Análise semi-automática do arranjo espacial de plantas de milho utilizando visão computacional

Detalhes bibliográficos
Ano de defesa: 2015
Autor(a) principal: Brilhador, Anderson
Orientador(a): Não Informado pela instituição
Banca de defesa: Não Informado pela instituição
Tipo de documento: Dissertação
Tipo de acesso: Acesso aberto
Idioma: por
Instituição de defesa: Universidade Tecnológica Federal do Paraná
Cornelio Procopio
Brasil
Programa de Pós-Graduação em Informática
UTFPR
Programa de Pós-Graduação: Não Informado pela instituição
Departamento: Não Informado pela instituição
País: Não Informado pela instituição
Palavras-chave em Português:
Link de acesso: http://repositorio.utfpr.edu.br/jspui/handle/1/2954
Resumo: Global demand for food is growing every year, requiring the development of new technologies that increase grain production without increasing the areas destined for planting. The corn crop is a major commodity in the world and is used as food, feed for other animals, in addition to having other industrial purposes. Corn is sensitive to the spatial arrangement of plants and any variation in distribution pattern can lead to reduction in the production of corn. Currently, the process of checking the uniformity of spacing between plants is done manually by agronomists and producers in order to predict possible production losses. In this context, this paper proposes an automatic approach to the analysis of the spatial arrangement of plants by measuring the spacing between corn plants in early stages of growth.
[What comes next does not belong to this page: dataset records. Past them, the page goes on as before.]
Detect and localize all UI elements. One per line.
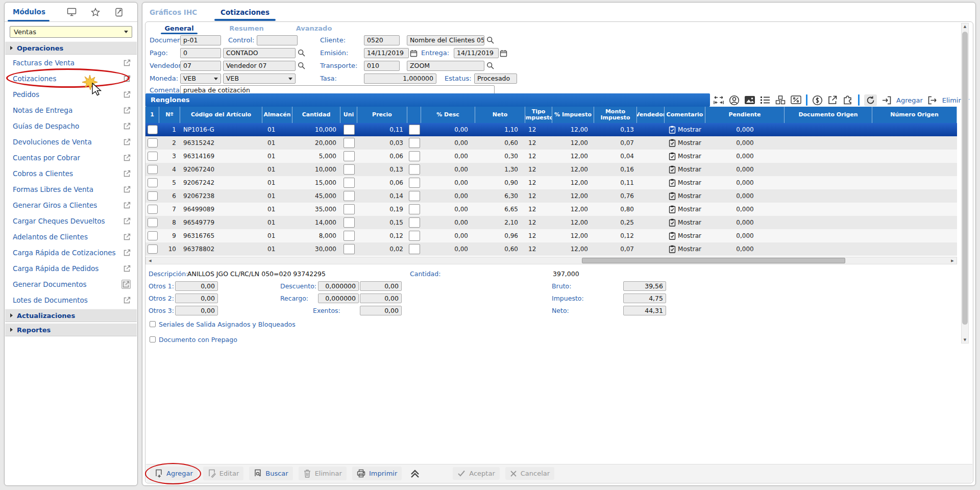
calendar-icon[interactable] [410,48,419,58]
grid-header-num[interactable]: Nº [159,107,180,123]
flag-checkbox[interactable] [409,138,420,148]
tasa-field[interactable]: 1,000000 [364,74,436,84]
sidebar-item-facturas-de-venta[interactable]: Facturas de Venta [5,55,137,70]
table-row[interactable]: 10963788020130,0000,020,000,601212,000,0… [145,242,957,256]
mostrar-comment-button[interactable]: Mostrar [669,245,701,253]
table-row[interactable]: 1NP1016-G0110,0000,110,001,101212,000,13… [145,123,957,136]
table-row[interactable]: 7964990890135,0000,190,006,651212,000,80… [145,203,957,216]
flag-checkbox[interactable] [409,191,420,201]
flag-checkbox[interactable] [409,178,420,188]
agregar-button[interactable]: Agregar [150,467,198,480]
mostrar-comment-button[interactable]: Mostrar [669,218,701,227]
list-icon[interactable] [760,95,770,105]
pago-code-field[interactable]: 0 [180,48,221,58]
dollar-icon[interactable] [812,95,823,106]
uni-checkbox[interactable] [344,231,355,241]
descuento-pct-field[interactable]: 0,000000 [318,281,359,291]
search-icon[interactable] [298,48,307,58]
uni-checkbox[interactable] [344,151,355,161]
recargo-pct-field[interactable]: 0,000000 [318,293,359,303]
section-reportes[interactable]: Reportes [5,323,137,336]
row-select-checkbox[interactable] [148,178,158,187]
table-row[interactable]: 5920672420115,0000,060,000,901212,000,11… [145,176,957,189]
horizontal-scrollbar[interactable]: ◀ ▶ [145,257,957,264]
uni-checkbox[interactable] [344,178,355,188]
grid-header-comentario[interactable]: Comentario [665,107,705,123]
module-select[interactable]: Ventas [10,26,132,38]
grid-header-monto_impuesto[interactable]: Monto Impuesto [594,107,637,123]
table-row[interactable]: 2963152420120,0000,030,000,601212,000,07… [145,136,957,150]
mostrar-comment-button[interactable]: Mostrar [669,205,701,213]
mostrar-comment-button[interactable]: Mostrar [669,165,701,174]
scroll-down-icon[interactable]: ▼ [962,338,968,342]
puzzle-icon[interactable] [842,95,853,105]
control-field[interactable] [257,35,298,45]
mostrar-comment-button[interactable]: Mostrar [669,139,701,147]
row-select-checkbox[interactable] [148,231,158,240]
uni-checkbox[interactable] [344,244,355,254]
cancelar-button[interactable]: Cancelar [505,467,554,480]
flag-checkbox[interactable] [409,204,420,214]
sidebar-item-cuentas-por-cobrar[interactable]: Cuentas por Cobrar [5,150,137,165]
documento-field[interactable]: p-01 [180,35,221,45]
otros3-field[interactable]: 0,00 [175,306,218,315]
calendar-icon[interactable] [500,48,509,58]
moneda-select-2[interactable]: VEB [223,74,296,84]
tab-cotizaciones[interactable]: Cotizaciones [219,4,271,21]
otros1-field[interactable]: 0,00 [175,281,218,291]
grid-header-num_origen[interactable]: Número Origen [872,107,957,123]
entrega-field[interactable]: 14/11/2019 [454,48,499,58]
sidebar-item-devoluciones-de-venta[interactable]: Devoluciones de Venta [5,134,137,150]
subtab-avanzado[interactable]: Avanzado [280,22,348,34]
vendedor-name-field[interactable]: Vendedor 07 [223,61,296,71]
flag-checkbox[interactable] [409,244,420,254]
grid-header-pct_impuesto[interactable]: % Impuesto [552,107,594,123]
flag-checkbox[interactable] [409,231,420,241]
uni-checkbox[interactable] [344,217,355,228]
vendedor-code-field[interactable]: 07 [180,61,221,71]
row-delete-icon[interactable] [927,95,938,105]
sidebar-item-lotes-de-documentos[interactable]: Lotes de Documentos [5,292,137,308]
vertical-scrollbar[interactable]: ▲ ▼ [961,23,969,344]
section-actualizaciones[interactable]: Actualizaciones [5,309,137,322]
seriales-checkbox[interactable] [150,321,156,327]
sidebar-item-cargar-cheques-devueltos[interactable]: Cargar Cheques Devueltos [5,213,137,229]
search-icon[interactable] [298,61,307,70]
moneda-select-1[interactable]: VEB [180,74,221,84]
sidebar-item-adelantos-de-clientes[interactable]: Adelantos de Clientes [5,229,137,244]
percent-icon[interactable] [791,95,801,105]
editar-button[interactable]: Editar [203,467,244,480]
flag-checkbox[interactable] [409,151,420,161]
sidebar-item-cotizaciones[interactable]: Cotizaciones [5,70,137,86]
flag-checkbox[interactable] [409,125,420,135]
grid-header-cantidad[interactable]: Cantidad [292,107,340,123]
monitor-icon[interactable] [67,8,77,16]
row-select-checkbox[interactable] [148,191,158,201]
table-row[interactable]: 396314169015,0000,060,000,301212,000,04M… [145,150,957,163]
grid-header-almacen[interactable]: Almacén [262,107,292,123]
row-select-checkbox[interactable] [148,244,158,254]
uni-checkbox[interactable] [344,191,355,201]
flag-checkbox[interactable] [409,164,420,175]
search-icon[interactable] [486,61,496,70]
grid-header-desc[interactable]: % Desc [421,107,475,123]
sidebar-item-generar-giros-a-clientes[interactable]: Generar Giros a Clientes [5,197,137,213]
sidebar-item-formas-libres-de-venta[interactable]: Formas Libres de Venta [5,181,137,197]
row-select-checkbox[interactable] [148,138,158,148]
subtab-resumen[interactable]: Resumen [213,22,280,34]
table-row[interactable]: 8965497790114,0000,150,002,101212,000,25… [145,216,957,229]
grid-agregar-button[interactable]: Agregar [896,96,923,104]
scroll-up-icon[interactable]: ▲ [962,24,968,29]
image-icon[interactable] [744,95,755,105]
recargo-monto-field[interactable]: 0,00 [360,293,402,303]
grid-header-vendedor[interactable]: Vendedor [637,107,665,123]
row-add-icon[interactable] [881,95,892,105]
sidebar-item-carga-rapida-de-cotizaciones[interactable]: Carga Rápida de Cotizaciones [5,244,137,260]
pago-name-field[interactable]: CONTADO [223,48,296,58]
export-icon[interactable] [827,95,838,105]
uni-checkbox[interactable] [344,204,355,214]
buscar-button[interactable]: Buscar [249,467,292,480]
table-row[interactable]: 6920672380145,0000,140,006,301212,000,76… [145,189,957,203]
row-select-checkbox[interactable] [148,165,158,174]
tab-modulos[interactable]: Módulos [5,3,53,21]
From this measurement are extracted relevant information such as population density, uniformity of planting and loss estimates. The proposed approach uses computer vision techniques of low computational cost to identify corn plants and measure the spacing between plants, allowing its use in devices with low computational power such as smartphones and tablets. A set of images was built as an additional contribution of work, containing 222 panoramic images of corn planting in three conditions of planting: direct, conventional and direct after applying herbicides. The experimental results achieve 90% of rate accuracy and 87% sensitivity in identification of corn plants present on the base. A comparison of the measurements of the distances between plants made of manual and computer vision way, no presented significant differences between the measurements, indicating the effectiveness of the proposed approach at work.